▸ What is being asked:
Your job is to write out each record precisely as it stands.

▸ Supplied entries:
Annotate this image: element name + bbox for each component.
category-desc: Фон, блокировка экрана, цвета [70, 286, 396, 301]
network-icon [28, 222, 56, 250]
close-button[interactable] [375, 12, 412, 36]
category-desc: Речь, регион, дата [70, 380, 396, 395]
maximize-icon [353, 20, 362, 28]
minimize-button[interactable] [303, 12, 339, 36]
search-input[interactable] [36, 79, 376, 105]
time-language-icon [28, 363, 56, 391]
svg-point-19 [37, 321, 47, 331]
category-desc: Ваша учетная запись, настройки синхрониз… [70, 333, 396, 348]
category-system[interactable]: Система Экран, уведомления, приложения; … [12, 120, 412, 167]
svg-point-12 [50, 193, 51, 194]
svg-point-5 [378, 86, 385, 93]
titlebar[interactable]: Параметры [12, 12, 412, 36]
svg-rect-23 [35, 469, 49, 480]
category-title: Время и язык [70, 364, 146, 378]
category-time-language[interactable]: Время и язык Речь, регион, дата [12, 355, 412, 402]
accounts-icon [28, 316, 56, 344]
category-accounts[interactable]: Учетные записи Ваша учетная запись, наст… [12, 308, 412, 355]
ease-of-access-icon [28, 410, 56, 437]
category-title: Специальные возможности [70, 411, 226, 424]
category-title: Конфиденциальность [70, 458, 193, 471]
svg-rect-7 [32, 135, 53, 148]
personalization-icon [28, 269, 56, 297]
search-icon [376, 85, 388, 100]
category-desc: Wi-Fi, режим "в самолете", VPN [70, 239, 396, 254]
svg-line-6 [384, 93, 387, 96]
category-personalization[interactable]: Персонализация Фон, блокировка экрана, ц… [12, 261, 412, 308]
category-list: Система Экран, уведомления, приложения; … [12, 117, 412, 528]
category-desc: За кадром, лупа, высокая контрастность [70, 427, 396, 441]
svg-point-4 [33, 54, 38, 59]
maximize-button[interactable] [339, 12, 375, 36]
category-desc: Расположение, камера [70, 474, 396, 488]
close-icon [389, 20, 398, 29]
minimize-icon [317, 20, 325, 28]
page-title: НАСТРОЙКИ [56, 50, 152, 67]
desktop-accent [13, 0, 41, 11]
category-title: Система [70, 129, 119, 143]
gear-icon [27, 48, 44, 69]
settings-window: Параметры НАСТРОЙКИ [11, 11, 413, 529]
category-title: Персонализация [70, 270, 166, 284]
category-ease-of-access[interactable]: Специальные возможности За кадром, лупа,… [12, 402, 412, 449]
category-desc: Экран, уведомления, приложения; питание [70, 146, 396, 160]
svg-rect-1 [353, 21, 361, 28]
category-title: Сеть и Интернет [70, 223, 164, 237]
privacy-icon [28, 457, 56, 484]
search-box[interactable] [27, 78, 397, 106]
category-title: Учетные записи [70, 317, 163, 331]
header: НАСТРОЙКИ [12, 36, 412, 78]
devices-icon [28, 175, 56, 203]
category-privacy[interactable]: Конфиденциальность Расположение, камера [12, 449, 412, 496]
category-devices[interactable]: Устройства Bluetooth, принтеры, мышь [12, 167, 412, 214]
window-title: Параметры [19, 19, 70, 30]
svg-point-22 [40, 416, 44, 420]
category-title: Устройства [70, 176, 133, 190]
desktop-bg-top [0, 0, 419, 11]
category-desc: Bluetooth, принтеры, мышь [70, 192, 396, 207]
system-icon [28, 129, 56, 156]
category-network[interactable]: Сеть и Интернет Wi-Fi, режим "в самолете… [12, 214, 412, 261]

▸ Answer space:
Annotate this image: element name + bbox for each component.
category-desc: Фон, блокировка экрана, цвета [70, 286, 396, 301]
network-icon [28, 222, 56, 250]
close-button[interactable] [375, 12, 412, 36]
category-desc: Речь, регион, дата [70, 380, 396, 395]
maximize-icon [353, 20, 362, 28]
minimize-button[interactable] [303, 12, 339, 36]
search-input[interactable] [36, 79, 376, 105]
time-language-icon [28, 363, 56, 391]
svg-point-19 [37, 321, 47, 331]
category-desc: Ваша учетная запись, настройки синхрониз… [70, 333, 396, 348]
category-system[interactable]: Система Экран, уведомления, приложения; … [12, 120, 412, 167]
svg-point-12 [50, 193, 51, 194]
svg-point-5 [378, 86, 385, 93]
titlebar[interactable]: Параметры [12, 12, 412, 36]
svg-rect-23 [35, 469, 49, 480]
category-title: Время и язык [70, 364, 146, 378]
category-time-language[interactable]: Время и язык Речь, регион, дата [12, 355, 412, 402]
accounts-icon [28, 316, 56, 344]
category-accounts[interactable]: Учетные записи Ваша учетная запись, наст… [12, 308, 412, 355]
ease-of-access-icon [28, 410, 56, 437]
category-title: Специальные возможности [70, 411, 226, 424]
category-title: Конфиденциальность [70, 458, 193, 471]
svg-rect-7 [32, 135, 53, 148]
personalization-icon [28, 269, 56, 297]
search-icon [376, 85, 388, 100]
category-desc: Wi-Fi, режим "в самолете", VPN [70, 239, 396, 254]
svg-line-6 [384, 93, 387, 96]
category-personalization[interactable]: Персонализация Фон, блокировка экрана, ц… [12, 261, 412, 308]
category-list: Система Экран, уведомления, приложения; … [12, 117, 412, 528]
category-desc: За кадром, лупа, высокая контрастность [70, 427, 396, 441]
svg-point-4 [33, 54, 38, 59]
maximize-button[interactable] [339, 12, 375, 36]
category-desc: Расположение, камера [70, 474, 396, 488]
close-icon [389, 20, 398, 29]
minimize-icon [317, 20, 325, 28]
page-title: НАСТРОЙКИ [56, 50, 152, 67]
desktop-accent [13, 0, 41, 11]
category-title: Система [70, 129, 119, 143]
gear-icon [27, 48, 44, 69]
settings-window: Параметры НАСТРОЙКИ [11, 11, 413, 529]
category-title: Персонализация [70, 270, 166, 284]
category-ease-of-access[interactable]: Специальные возможности За кадром, лупа,… [12, 402, 412, 449]
category-desc: Экран, уведомления, приложения; питание [70, 146, 396, 160]
svg-rect-1 [353, 21, 361, 28]
category-title: Сеть и Интернет [70, 223, 164, 237]
privacy-icon [28, 457, 56, 484]
search-box[interactable] [27, 78, 397, 106]
category-title: Учетные записи [70, 317, 163, 331]
header: НАСТРОЙКИ [12, 36, 412, 78]
devices-icon [28, 175, 56, 203]
category-privacy[interactable]: Конфиденциальность Расположение, камера [12, 449, 412, 496]
category-devices[interactable]: Устройства Bluetooth, принтеры, мышь [12, 167, 412, 214]
window-title: Параметры [19, 19, 70, 30]
svg-point-22 [40, 416, 44, 420]
category-title: Устройства [70, 176, 133, 190]
desktop-bg-top [0, 0, 419, 11]
category-desc: Bluetooth, принтеры, мышь [70, 192, 396, 207]
system-icon [28, 129, 56, 156]
category-network[interactable]: Сеть и Интернет Wi-Fi, режим "в самолете… [12, 214, 412, 261]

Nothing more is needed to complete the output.